Fact: market research shows that buyers of cheap musical instruments actually spend more than the average player because of repairs and replacement instruments. They are actually more likely to continue buying cheap models, resulting in a vicious cycle. They can sometimes own two or three times as many instruments over their lifetime as players who acquire a satisfactory quality instrument.
The old saying, “Buying cheap is expensive” definitely holds up.
Around once a week, I will get an enthusiastic email from a player who is very excited about our sitars, asking if we offer endorsement deals. We do not. Alembic, maker of some very nice guitars and basses, has summed up the reason very eloquently:
“The most successful artists can afford to pay for their instruments – but if we gave them endorsement deals the cost of those instruments would have to be recovered from customers who are far less able to afford it.”

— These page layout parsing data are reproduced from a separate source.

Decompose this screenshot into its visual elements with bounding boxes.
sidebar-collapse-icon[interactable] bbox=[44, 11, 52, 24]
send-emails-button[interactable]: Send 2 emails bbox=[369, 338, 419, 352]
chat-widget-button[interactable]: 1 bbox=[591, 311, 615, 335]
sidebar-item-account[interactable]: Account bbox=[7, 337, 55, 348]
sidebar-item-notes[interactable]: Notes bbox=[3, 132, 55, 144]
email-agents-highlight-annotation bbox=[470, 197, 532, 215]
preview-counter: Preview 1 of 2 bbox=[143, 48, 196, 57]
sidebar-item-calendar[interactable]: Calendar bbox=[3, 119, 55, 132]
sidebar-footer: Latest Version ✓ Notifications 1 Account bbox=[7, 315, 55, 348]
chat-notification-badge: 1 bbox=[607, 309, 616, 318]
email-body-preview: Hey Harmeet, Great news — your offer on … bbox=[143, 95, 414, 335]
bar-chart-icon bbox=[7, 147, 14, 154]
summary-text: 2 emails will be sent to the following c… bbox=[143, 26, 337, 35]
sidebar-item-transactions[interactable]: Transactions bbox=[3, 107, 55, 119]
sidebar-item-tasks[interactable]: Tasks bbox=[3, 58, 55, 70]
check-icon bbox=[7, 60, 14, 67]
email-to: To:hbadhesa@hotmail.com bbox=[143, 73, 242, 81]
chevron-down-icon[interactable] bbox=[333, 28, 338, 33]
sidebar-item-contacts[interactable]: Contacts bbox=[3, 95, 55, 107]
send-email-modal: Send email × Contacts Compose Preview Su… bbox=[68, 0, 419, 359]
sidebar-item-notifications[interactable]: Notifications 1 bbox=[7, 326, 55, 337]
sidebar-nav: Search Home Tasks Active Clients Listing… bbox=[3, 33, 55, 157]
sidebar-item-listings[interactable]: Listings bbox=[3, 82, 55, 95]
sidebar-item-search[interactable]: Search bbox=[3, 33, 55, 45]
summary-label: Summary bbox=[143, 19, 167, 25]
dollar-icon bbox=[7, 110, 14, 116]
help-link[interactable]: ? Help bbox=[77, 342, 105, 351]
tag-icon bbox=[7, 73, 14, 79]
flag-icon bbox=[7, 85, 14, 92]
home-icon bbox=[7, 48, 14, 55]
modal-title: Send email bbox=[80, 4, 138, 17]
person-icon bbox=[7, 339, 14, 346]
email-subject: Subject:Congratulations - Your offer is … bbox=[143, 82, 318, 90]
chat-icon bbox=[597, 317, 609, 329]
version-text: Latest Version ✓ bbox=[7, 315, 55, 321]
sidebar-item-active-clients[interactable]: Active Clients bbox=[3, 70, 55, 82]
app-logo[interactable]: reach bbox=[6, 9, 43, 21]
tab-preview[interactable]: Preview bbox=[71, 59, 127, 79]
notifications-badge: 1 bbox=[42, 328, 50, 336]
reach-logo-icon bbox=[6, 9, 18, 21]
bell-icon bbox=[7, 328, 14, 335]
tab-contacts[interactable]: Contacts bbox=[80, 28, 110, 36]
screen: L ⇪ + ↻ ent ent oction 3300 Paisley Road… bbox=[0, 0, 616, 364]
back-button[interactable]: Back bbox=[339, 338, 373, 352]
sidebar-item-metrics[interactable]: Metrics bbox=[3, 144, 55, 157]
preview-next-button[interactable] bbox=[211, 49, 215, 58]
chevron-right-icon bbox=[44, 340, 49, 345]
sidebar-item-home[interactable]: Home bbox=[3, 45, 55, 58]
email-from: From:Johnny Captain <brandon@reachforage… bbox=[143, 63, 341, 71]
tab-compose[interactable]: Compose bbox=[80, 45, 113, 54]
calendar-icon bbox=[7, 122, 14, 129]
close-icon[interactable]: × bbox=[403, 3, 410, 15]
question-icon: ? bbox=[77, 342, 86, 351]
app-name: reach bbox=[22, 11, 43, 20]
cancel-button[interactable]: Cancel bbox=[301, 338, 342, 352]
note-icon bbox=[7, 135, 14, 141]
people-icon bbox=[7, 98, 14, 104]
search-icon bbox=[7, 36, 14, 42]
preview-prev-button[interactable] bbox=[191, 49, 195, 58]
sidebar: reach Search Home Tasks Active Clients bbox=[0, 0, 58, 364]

We are acutely aware that our sitars are more than ones which can be found all over the Internet. Carbon fiber is an expensive material to work with, and there are many, many hours of work that go into each one. However, keep in mind that our prices are still around what you would pay from one of the finest makers such as Sanjay Sharma at Rikhi Ram. When compared to the $50,000 price tag of a professional quality violin or cello, sitars are a downright bargain, despite taking just as long to make and requiring the same amount of skill.
The sitar market has been depressed by the mass manufacturers who churn out thousands of cheap and/or useless instruments at rock bottom prices, and has driven many families who have been doing it for generations out of business. When you buy from a shop willing to undercut everyone else just to make the sale, it’s another nail in the coffin for the sitar market. It’s bad enough that there are literally a handful of shops left who can even make a playable instrument. Soon, they too could be driven to close their doors forever. If you really love the instrument, support the makers left that are dedicated to this esoteric art and buy a good one from them. You really could make the difference between a maker who can afford their rent, and one who must close the shop.
Quality instruments are made with great care, and always cost more. I’ve never yet found a sitar maker who could provide the finest quality and best service for the lowest price. Something to ponder: for your long-term happiness, which of those three would you be most willing to give up? Quality? Service? Or low price?”